PS 3 Solutions

 

 

Problem 1 (Use Base R)

  1. Compare the average age of local population for the US and non-US stores by displaying their boxplots. Customize your boxplots as follows: add labels, change the colors, and add notches.
data1 <- read.csv(file = "carseats.csv", header = T, stringsAsFactors = T)

boxplot(data1$Age ~ data1$US,
        
        xlab = "Store Loc.",
        
        ylab = "Age",
        
        names = c("Non-US", "US"),
        
        main = "Age of Population for the US and non-US stores",
        
        col = c("lightblue", "lightcoral"),
        
        border = c("dodgerblue", "red"),
        
        notch = T)

 

  1. Summarize the quality of shelving locations by displaying its barplot. Customize it as discussed in the previous question ( no notches here).
barplot(table(data1$ShelveLoc),
        
        xlab = "Quality of Shelving Loc.",
        
        ylab = "Num. of Stores",
        
        main = "Quality of Shelving Loc. Count",
        
        col = "lightblue",
        
        border = "blue")

 

  1. Plot a side-by-side barplots displaying the frequency of ShelveLoc variable in urban and rural areas. Customize your plot as discussed above.
barplot(table(data1[, c("ShelveLoc", "Urban")]),
        
        beside = TRUE,
        
        legend.text = c("Bad", "Good", "Medium"),
        
        ylab = "Num. of Stores",
        
        xlab = "Store Location: Urban",
        
        main = "Qual. of Shelving Loc. vs Urban/Rural",
        
        col = c("lightblue", "lightcoral", "orange"))

 

  1. Plot the Sales variable against the Price variable. Label the plot and axes accordingly, change the shape of points to triangular, change the color of points based on whether the store is located in urban (orange color) or rural (green color) area and add the corresponding legend to the plot, change the size of points to 0.9.
colors <- c("green", "orange")

plot(x = data1$Price,
     
     y = data1$Sales,
     
     xlab = "Price",
     
     ylab = "Sales",
     
     main = "Sales vs Price",
     
     col = colors[data1$Urban],
     
     pch = 2,
     
     cex  = 0.9)


legend("topleft", legend = c("Rural", "Urban"), pch = 2, col = colors)

 

  1. Combine a histogram of the Price variable and a boxplot of the Population variable in one image. Customize both plots as discussed in part (1) (no notches for the histogram).
par(mfrow = c(1, 2))

hist(data1$Price,
     
     xlab = "Price",
     
     ylab = "Num. of Stores",
     
     main = "Histogram of Price",
     
     col = "pink",
     
     border = "violetred")


boxplot(data1$Population,
        
        xlab = "Population",
        
        ylab = "Values",
        
        main = "Boxplot of Population",
        
        col = "lightblue",
        
        border = "dodgerblue")

 

Problem 2 (Use ggplot2 Package)

  1. Plot a histogram of the Sale_Price variable: add labels (title, subtitle, x and y labels); adjust the limits of the x axis by adding new ticks to it (step size = 100,000) and changing the angle of ticks to 60; change the theme to minimal; change the colors of bins and bin outlines (it is up to you to pick colors); add a blue vertical line that represents the mean value of the variable.

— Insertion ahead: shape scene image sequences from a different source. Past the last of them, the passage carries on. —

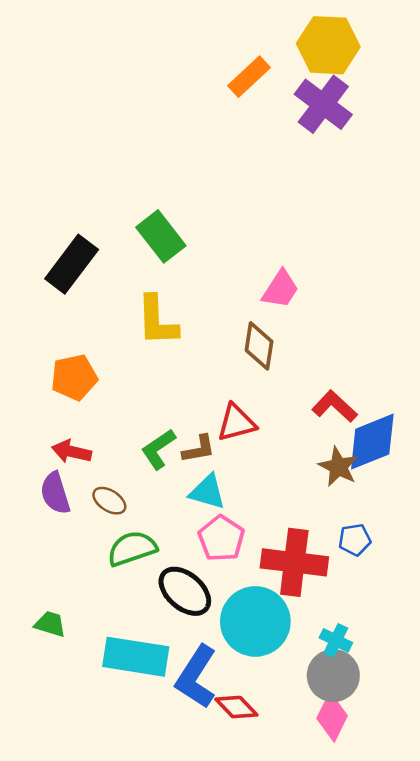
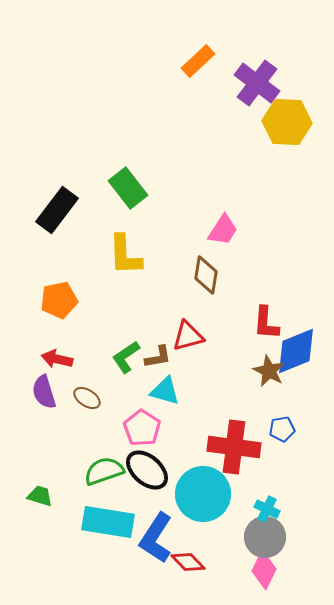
yellow hexagon: (328, 45) -> (287, 122), moved
red L-shape: (335, 406) -> (266, 323), turned -129
pink pentagon: (221, 538) -> (142, 428), moved
green semicircle: (132, 548) -> (104, 471), moved

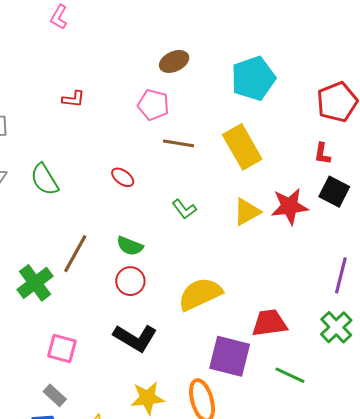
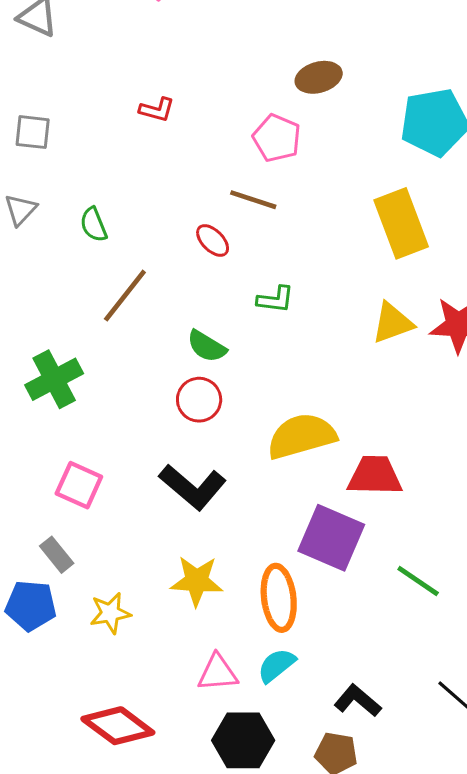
brown line: (178, 143) -> (253, 200), moved
green semicircle: (44, 179) -> (94, 225), size x0.7
green L-shape: (184, 209) -> (275, 299), moved, turned -55
brown line: (75, 254) -> (125, 296), moved
red trapezoid: (269, 323) -> (375, 476), moved

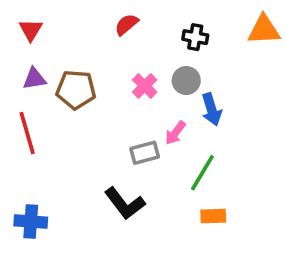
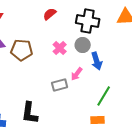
black cross: (195, 37) -> (88, 21), size x1.6
green line: (202, 173) -> (104, 96), moved
black L-shape: (125, 203) -> (30, 113), moved, turned 45

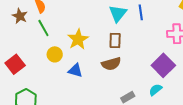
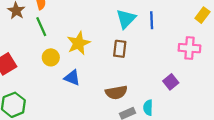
brown semicircle: (111, 64) -> (116, 92), moved
purple square: (163, 65) -> (171, 82), size x0.6
cyan semicircle: (155, 90) -> (148, 108), moved, turned -56

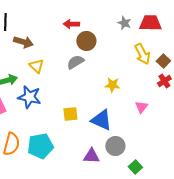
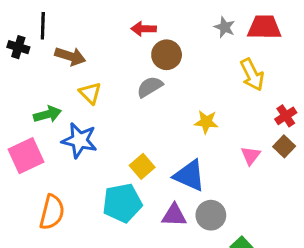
brown square: (163, 61) -> (284, 146), moved
yellow square: (70, 114) -> (142, 166), turned -35
cyan pentagon: (40, 146) -> (122, 203), moved
purple triangle: (91, 156) -> (174, 215), moved

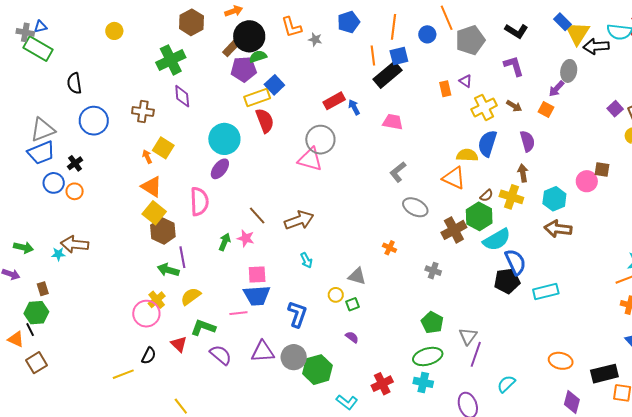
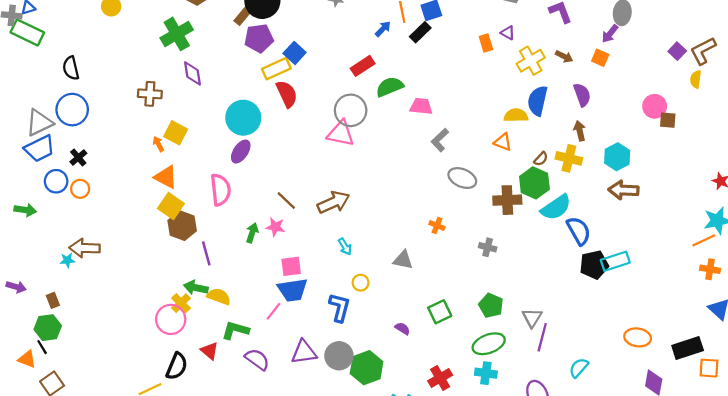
green semicircle: (258, 56) -> (390, 87), moved, size x1.4
black rectangle: (388, 75) -> (420, 32), size x0.7
blue arrow: (354, 107) -> (383, 29), moved, turned 77
blue circle: (94, 121) -> (72, 110), moved
pink trapezoid: (393, 122) -> (421, 106), moved
orange triangle: (454, 178) -> (503, 142), size x0.7
pink circle: (587, 181) -> (655, 106), moved
brown cross: (454, 230) -> (507, 200), turned 30
green arrow: (24, 247) -> (25, 210), moved
green arrow: (168, 270) -> (196, 288), moved
black pentagon: (507, 281) -> (594, 265), moved
yellow circle: (336, 295) -> (361, 283), moved
yellow semicircle: (191, 296) -> (219, 296), turned 60
green square: (353, 304) -> (440, 312), moved, size x1.5
pink line: (238, 313) -> (274, 311), turned -42
black semicircle: (149, 356) -> (177, 366), size x1.4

data <- read.csv("ames_housing.csv", header = T, stringsAsFactors = TRUE)

library(tidyverse)
#> ── Attaching core tidyverse packages ──── tidyverse 2.0.0 ──
#> ✔ dplyr     1.1.4     ✔ readr     2.1.5
#> ✔ forcats   1.0.0     ✔ stringr   1.5.1
#> ✔ ggplot2   3.5.0     ✔ tibble    3.2.1
#> ✔ lubridate 1.9.3     ✔ tidyr     1.3.1
#> ✔ purrr     1.0.2     
#> ── Conflicts ────────────────────── tidyverse_conflicts() ──
#> ✖ dplyr::filter() masks stats::filter()
#> ✖ dplyr::lag()    masks stats::lag()
#> ℹ Use the conflicted package (<http://conflicted.r-lib.org/>) to force all conflicts to become errors

ggplot(data = data) +
    
geom_histogram(aes(x = Sale_Price),
               
               fill="steelblue1",
               
               color="steelblue") +
  
  geom_vline(aes(xintercept = mean(Sale_Price)),
               
           color = "blue",
               
           size = 1) +

  labs(title = "Sale Price Histogram",
       
       subtitle = "From ames_housing dataset",
       
       x = "Sale Price",
       
       y = "Frequency") +
  
  scale_x_continuous(breaks = seq(0, 750000, 100000), limits = c(0, 750000)) +
  
  theme_minimal() +
  
  theme(axis.text.x=element_text(angle = 60))
#> Warning: Using `size` aesthetic for lines was deprecated in ggplot2
#> 3.4.0.
#> ℹ Please use `linewidth` instead.
#> This warning is displayed once every 8 hours.
#> Call `lifecycle::last_lifecycle_warnings()` to see where
#> this warning was generated.
#> `stat_bin()` using `bins = 30`. Pick better value with
#> `binwidth`.
#> Warning: Removed 1 row containing non-finite outside the scale range
#> (`stat_bin()`).
#> Warning: Removed 2 rows containing missing values or values outside
#> the scale range (`geom_bar()`).

 

  1. Use a stacked barplot to visualize the relationship between these two categorical variables (make sure the bars have the same height); add labels to the plot (title, subtitle, x and y labels).
ggplot(data = data) +
  
  geom_bar(mapping = aes(x = Roof_Style, fill = Fence),
           
           position = "fill") +
  
  labs(title="Distribution of Fence for Different Roof Style",
      
      subtitle="From ames_housing dataset",
      
      x="Roof Style",
      
      y="Frequentist Probability")

 

  1. Plot a boxplot of the Sales_Price variable reflecting the North_Ames and College_Creek neighborhoods; add black dots to these boxplots that represent the average prices in these groups; make boxplots transparent (use transparency rate of 0.45).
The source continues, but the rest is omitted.